• **Instructions for the task**:
Whether an entry is long or short, retype it exactly.

• **Source information**:
== Segment start ==

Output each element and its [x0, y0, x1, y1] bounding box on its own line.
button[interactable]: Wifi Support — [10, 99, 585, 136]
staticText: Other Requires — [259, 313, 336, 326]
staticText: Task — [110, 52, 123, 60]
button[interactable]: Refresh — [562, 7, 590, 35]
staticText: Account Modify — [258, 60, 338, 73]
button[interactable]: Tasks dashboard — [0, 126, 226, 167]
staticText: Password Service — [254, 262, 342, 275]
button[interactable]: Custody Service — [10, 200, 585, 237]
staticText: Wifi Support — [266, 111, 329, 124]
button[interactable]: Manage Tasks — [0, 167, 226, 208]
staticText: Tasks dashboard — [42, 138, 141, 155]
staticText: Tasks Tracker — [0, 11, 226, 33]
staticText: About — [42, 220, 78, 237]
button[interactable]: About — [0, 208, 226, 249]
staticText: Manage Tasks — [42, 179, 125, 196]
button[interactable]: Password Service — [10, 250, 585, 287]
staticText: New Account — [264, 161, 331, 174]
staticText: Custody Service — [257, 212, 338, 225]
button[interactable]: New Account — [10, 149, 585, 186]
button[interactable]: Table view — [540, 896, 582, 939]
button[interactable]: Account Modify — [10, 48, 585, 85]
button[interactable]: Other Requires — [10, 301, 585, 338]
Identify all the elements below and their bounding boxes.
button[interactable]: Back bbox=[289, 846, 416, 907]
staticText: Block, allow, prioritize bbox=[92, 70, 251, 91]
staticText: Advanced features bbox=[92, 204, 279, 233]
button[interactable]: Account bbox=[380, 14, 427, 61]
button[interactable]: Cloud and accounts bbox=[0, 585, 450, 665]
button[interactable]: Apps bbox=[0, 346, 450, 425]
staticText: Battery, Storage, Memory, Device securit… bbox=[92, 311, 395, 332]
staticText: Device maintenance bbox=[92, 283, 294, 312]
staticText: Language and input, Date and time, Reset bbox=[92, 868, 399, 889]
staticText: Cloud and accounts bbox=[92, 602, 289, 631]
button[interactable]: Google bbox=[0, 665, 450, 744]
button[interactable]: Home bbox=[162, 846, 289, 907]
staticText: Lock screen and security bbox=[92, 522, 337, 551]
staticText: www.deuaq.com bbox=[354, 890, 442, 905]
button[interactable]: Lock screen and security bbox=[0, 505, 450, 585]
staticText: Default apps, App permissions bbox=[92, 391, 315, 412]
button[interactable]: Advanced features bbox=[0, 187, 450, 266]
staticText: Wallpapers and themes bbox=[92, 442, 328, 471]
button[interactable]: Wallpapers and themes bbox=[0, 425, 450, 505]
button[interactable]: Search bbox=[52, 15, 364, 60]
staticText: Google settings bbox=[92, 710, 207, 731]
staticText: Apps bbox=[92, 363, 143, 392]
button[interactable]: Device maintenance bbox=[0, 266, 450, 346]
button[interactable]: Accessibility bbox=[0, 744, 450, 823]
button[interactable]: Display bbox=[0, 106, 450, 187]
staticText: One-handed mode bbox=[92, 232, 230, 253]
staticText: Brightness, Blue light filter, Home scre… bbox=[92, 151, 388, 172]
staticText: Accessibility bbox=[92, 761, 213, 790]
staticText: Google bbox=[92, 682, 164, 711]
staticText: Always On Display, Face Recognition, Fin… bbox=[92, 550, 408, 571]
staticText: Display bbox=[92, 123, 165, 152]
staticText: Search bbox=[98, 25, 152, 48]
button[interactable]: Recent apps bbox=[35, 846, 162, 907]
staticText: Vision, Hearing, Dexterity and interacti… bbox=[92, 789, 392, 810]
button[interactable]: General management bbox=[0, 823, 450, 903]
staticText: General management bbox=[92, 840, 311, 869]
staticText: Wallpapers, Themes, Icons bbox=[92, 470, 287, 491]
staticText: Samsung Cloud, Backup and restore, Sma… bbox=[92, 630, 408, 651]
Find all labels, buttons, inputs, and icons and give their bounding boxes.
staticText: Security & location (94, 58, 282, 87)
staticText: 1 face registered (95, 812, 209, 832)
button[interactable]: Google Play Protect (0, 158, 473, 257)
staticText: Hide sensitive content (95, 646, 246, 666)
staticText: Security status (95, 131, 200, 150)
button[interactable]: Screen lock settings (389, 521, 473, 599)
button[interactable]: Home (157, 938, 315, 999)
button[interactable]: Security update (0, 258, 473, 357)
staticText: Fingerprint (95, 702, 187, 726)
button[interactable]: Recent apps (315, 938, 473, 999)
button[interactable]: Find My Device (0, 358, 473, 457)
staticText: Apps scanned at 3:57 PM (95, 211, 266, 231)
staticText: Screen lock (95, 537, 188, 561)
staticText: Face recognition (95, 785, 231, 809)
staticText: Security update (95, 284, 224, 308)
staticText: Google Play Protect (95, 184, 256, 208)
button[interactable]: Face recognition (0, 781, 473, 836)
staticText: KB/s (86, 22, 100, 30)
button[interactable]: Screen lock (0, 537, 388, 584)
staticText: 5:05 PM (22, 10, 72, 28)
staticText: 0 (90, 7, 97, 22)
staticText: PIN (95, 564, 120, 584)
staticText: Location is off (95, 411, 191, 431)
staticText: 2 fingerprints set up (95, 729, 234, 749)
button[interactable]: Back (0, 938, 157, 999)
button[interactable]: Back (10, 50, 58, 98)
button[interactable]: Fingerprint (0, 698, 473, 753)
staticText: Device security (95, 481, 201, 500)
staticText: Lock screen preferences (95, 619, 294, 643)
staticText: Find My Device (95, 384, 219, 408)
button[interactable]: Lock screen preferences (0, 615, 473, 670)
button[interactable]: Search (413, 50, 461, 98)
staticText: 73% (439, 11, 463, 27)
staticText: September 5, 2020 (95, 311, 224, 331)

== Segment end ==

• **Your response**:
Output each element and its [x0, y0, x1, y1] bounding box on its own line.
button[interactable]: Wifi Support — [10, 99, 585, 136]
staticText: Other Requires — [259, 313, 336, 326]
staticText: Task — [110, 52, 123, 60]
button[interactable]: Refresh — [562, 7, 590, 35]
staticText: Account Modify — [258, 60, 338, 73]
button[interactable]: Tasks dashboard — [0, 126, 226, 167]
staticText: Password Service — [254, 262, 342, 275]
button[interactable]: Custody Service — [10, 200, 585, 237]
staticText: Wifi Support — [266, 111, 329, 124]
button[interactable]: Manage Tasks — [0, 167, 226, 208]
staticText: Tasks dashboard — [42, 138, 141, 155]
staticText: Tasks Tracker — [0, 11, 226, 33]
staticText: About — [42, 220, 78, 237]
button[interactable]: About — [0, 208, 226, 249]
staticText: Manage Tasks — [42, 179, 125, 196]
button[interactable]: Password Service — [10, 250, 585, 287]
staticText: New Account — [264, 161, 331, 174]
staticText: Custody Service — [257, 212, 338, 225]
button[interactable]: New Account — [10, 149, 585, 186]
button[interactable]: Table view — [540, 896, 582, 939]
button[interactable]: Account Modify — [10, 48, 585, 85]
button[interactable]: Other Requires — [10, 301, 585, 338]
Identify all the elements below and their bounding boxes.
button[interactable]: Back bbox=[289, 846, 416, 907]
staticText: Block, allow, prioritize bbox=[92, 70, 251, 91]
staticText: Advanced features bbox=[92, 204, 279, 233]
button[interactable]: Account bbox=[380, 14, 427, 61]
button[interactable]: Cloud and accounts bbox=[0, 585, 450, 665]
button[interactable]: Apps bbox=[0, 346, 450, 425]
staticText: Battery, Storage, Memory, Device securit… bbox=[92, 311, 395, 332]
staticText: Device maintenance bbox=[92, 283, 294, 312]
staticText: Language and input, Date and time, Reset bbox=[92, 868, 399, 889]
staticText: Cloud and accounts bbox=[92, 602, 289, 631]
button[interactable]: Google bbox=[0, 665, 450, 744]
button[interactable]: Home bbox=[162, 846, 289, 907]
staticText: Lock screen and security bbox=[92, 522, 337, 551]
staticText: www.deuaq.com bbox=[354, 890, 442, 905]
button[interactable]: Lock screen and security bbox=[0, 505, 450, 585]
staticText: Default apps, App permissions bbox=[92, 391, 315, 412]
button[interactable]: Advanced features bbox=[0, 187, 450, 266]
staticText: Wallpapers and themes bbox=[92, 442, 328, 471]
button[interactable]: Wallpapers and themes bbox=[0, 425, 450, 505]
button[interactable]: Search bbox=[52, 15, 364, 60]
staticText: Google settings bbox=[92, 710, 207, 731]
staticText: Apps bbox=[92, 363, 143, 392]
button[interactable]: Device maintenance bbox=[0, 266, 450, 346]
button[interactable]: Accessibility bbox=[0, 744, 450, 823]
button[interactable]: Display bbox=[0, 106, 450, 187]
staticText: One-handed mode bbox=[92, 232, 230, 253]
staticText: Brightness, Blue light filter, Home scre… bbox=[92, 151, 388, 172]
staticText: Accessibility bbox=[92, 761, 213, 790]
staticText: Google bbox=[92, 682, 164, 711]
staticText: Always On Display, Face Recognition, Fin… bbox=[92, 550, 408, 571]
staticText: Display bbox=[92, 123, 165, 152]
staticText: Search bbox=[98, 25, 152, 48]
button[interactable]: Recent apps bbox=[35, 846, 162, 907]
staticText: Vision, Hearing, Dexterity and interacti… bbox=[92, 789, 392, 810]
button[interactable]: General management bbox=[0, 823, 450, 903]
staticText: General management bbox=[92, 840, 311, 869]
staticText: Wallpapers, Themes, Icons bbox=[92, 470, 287, 491]
staticText: Samsung Cloud, Backup and restore, Sma… bbox=[92, 630, 408, 651]
Find all labels, buttons, inputs, and icons and give their bounding boxes.
staticText: Security & location (94, 58, 282, 87)
staticText: 1 face registered (95, 812, 209, 832)
button[interactable]: Google Play Protect (0, 158, 473, 257)
staticText: Hide sensitive content (95, 646, 246, 666)
staticText: Security status (95, 131, 200, 150)
button[interactable]: Screen lock settings (389, 521, 473, 599)
button[interactable]: Home (157, 938, 315, 999)
button[interactable]: Security update (0, 258, 473, 357)
staticText: Fingerprint (95, 702, 187, 726)
button[interactable]: Recent apps (315, 938, 473, 999)
button[interactable]: Find My Device (0, 358, 473, 457)
staticText: Apps scanned at 3:57 PM (95, 211, 266, 231)
staticText: Screen lock (95, 537, 188, 561)
staticText: Face recognition (95, 785, 231, 809)
staticText: Security update (95, 284, 224, 308)
staticText: Google Play Protect (95, 184, 256, 208)
button[interactable]: Face recognition (0, 781, 473, 836)
staticText: KB/s (86, 22, 100, 30)
button[interactable]: Screen lock (0, 537, 388, 584)
staticText: 5:05 PM (22, 10, 72, 28)
staticText: 0 (90, 7, 97, 22)
staticText: PIN (95, 564, 120, 584)
staticText: Location is off (95, 411, 191, 431)
staticText: 2 fingerprints set up (95, 729, 234, 749)
button[interactable]: Back (0, 938, 157, 999)
button[interactable]: Back (10, 50, 58, 98)
button[interactable]: Fingerprint (0, 698, 473, 753)
staticText: Device security (95, 481, 201, 500)
staticText: Lock screen preferences (95, 619, 294, 643)
staticText: Find My Device (95, 384, 219, 408)
button[interactable]: Lock screen preferences (0, 615, 473, 670)
button[interactable]: Search (413, 50, 461, 98)
staticText: 73% (439, 11, 463, 27)
staticText: September 5, 2020 (95, 311, 224, 331)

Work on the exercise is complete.